▶ [Assignment]: Your answer must be the lines of the entries below, exactly as written, from the first line through the line containing "Image resolution: width=1568".

═════ Data for review ═════

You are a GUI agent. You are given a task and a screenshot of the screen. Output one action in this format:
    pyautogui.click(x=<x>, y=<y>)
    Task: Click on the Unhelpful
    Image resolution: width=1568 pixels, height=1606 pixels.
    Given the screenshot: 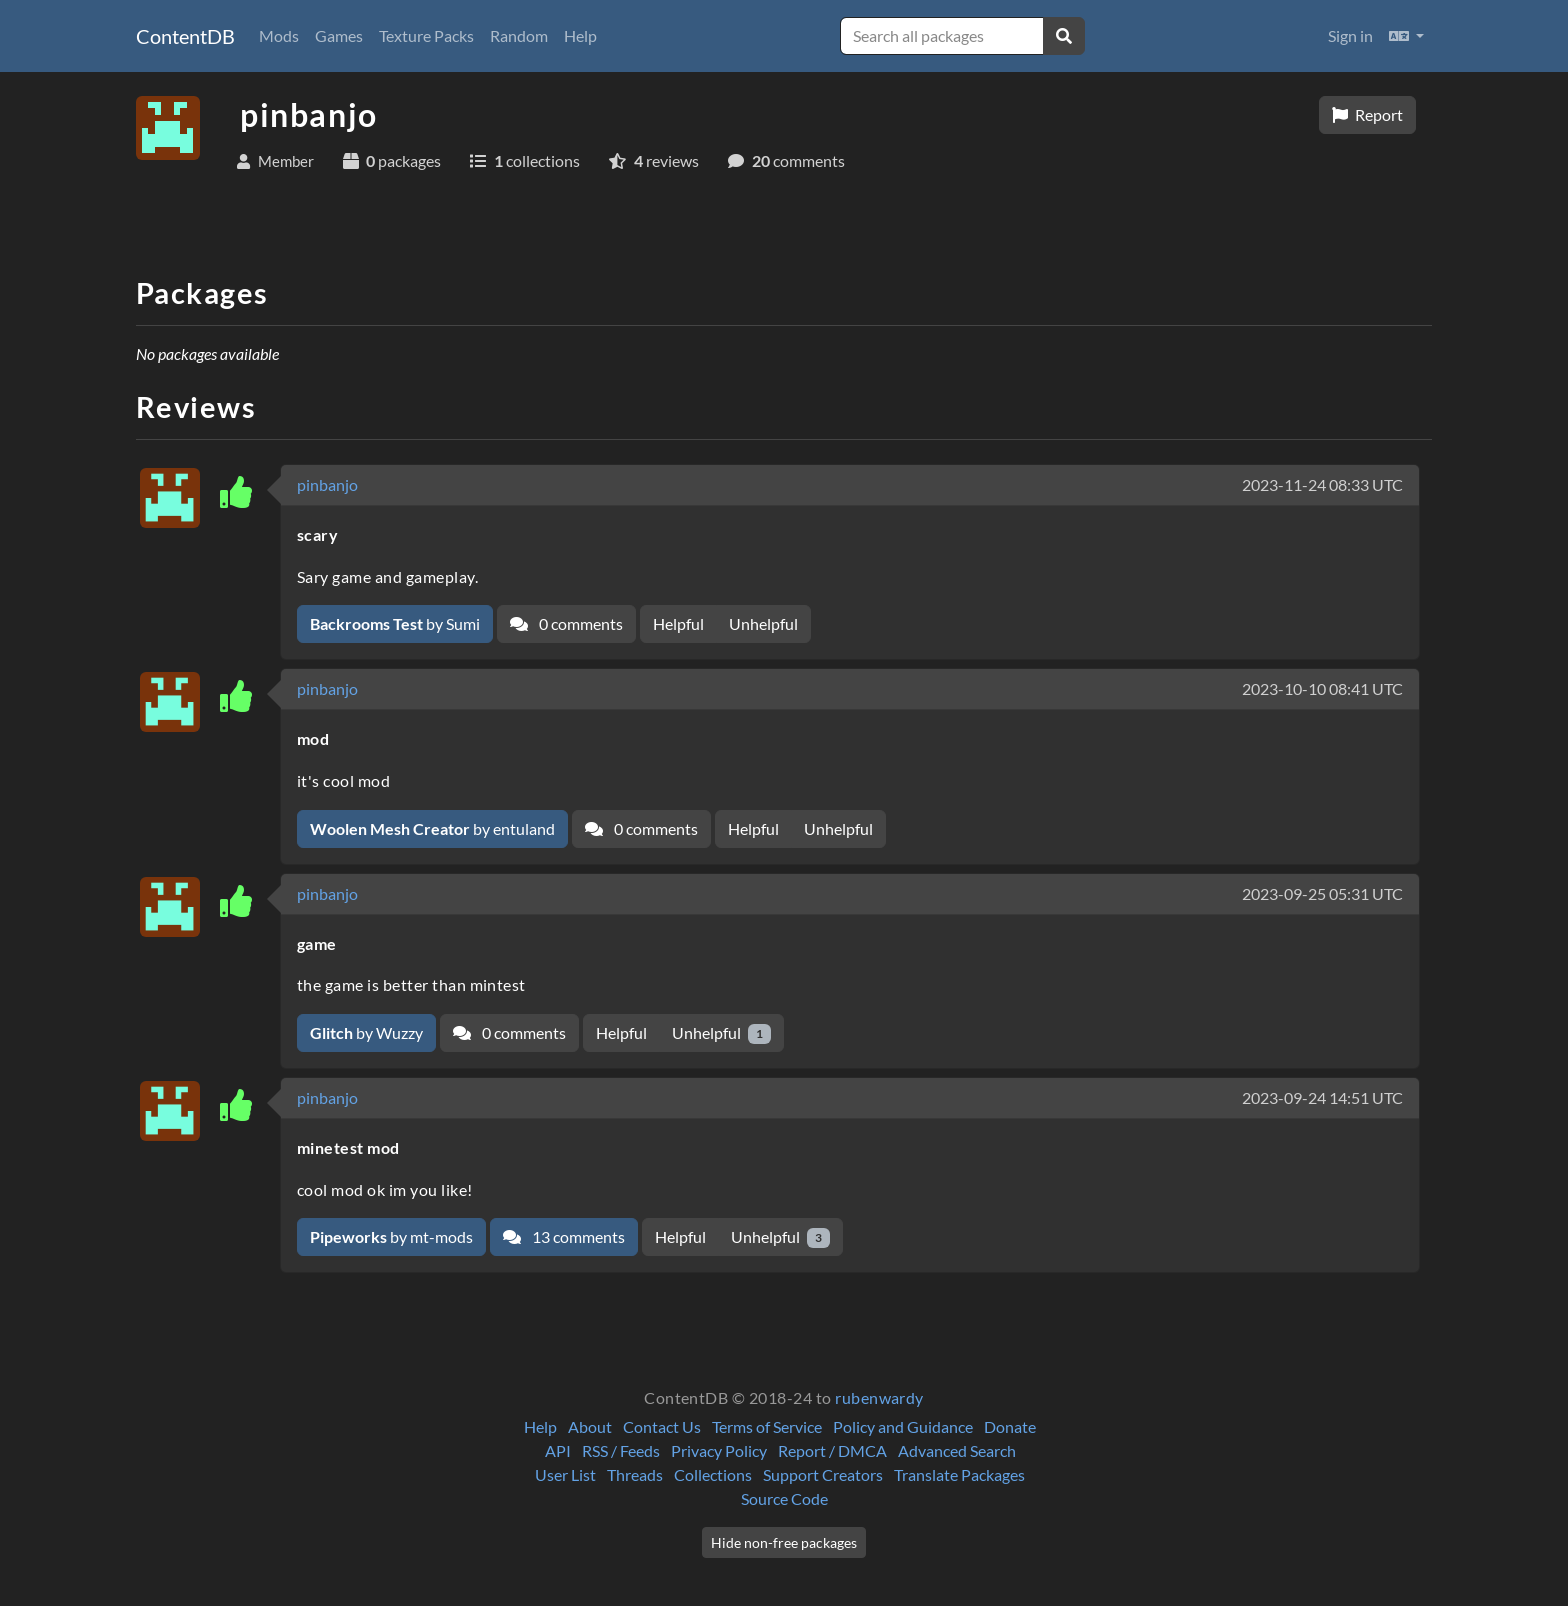 What is the action you would take?
    pyautogui.click(x=763, y=623)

═════

▶ [Solution to the exercise]:
You are a GUI agent. You are given a task and a screenshot of the screen. Output one action in this format:
    pyautogui.click(x=<x>, y=<y>)
    Task: Click on the Unhelpful
    Image resolution: width=1568 pixels, height=1606 pixels.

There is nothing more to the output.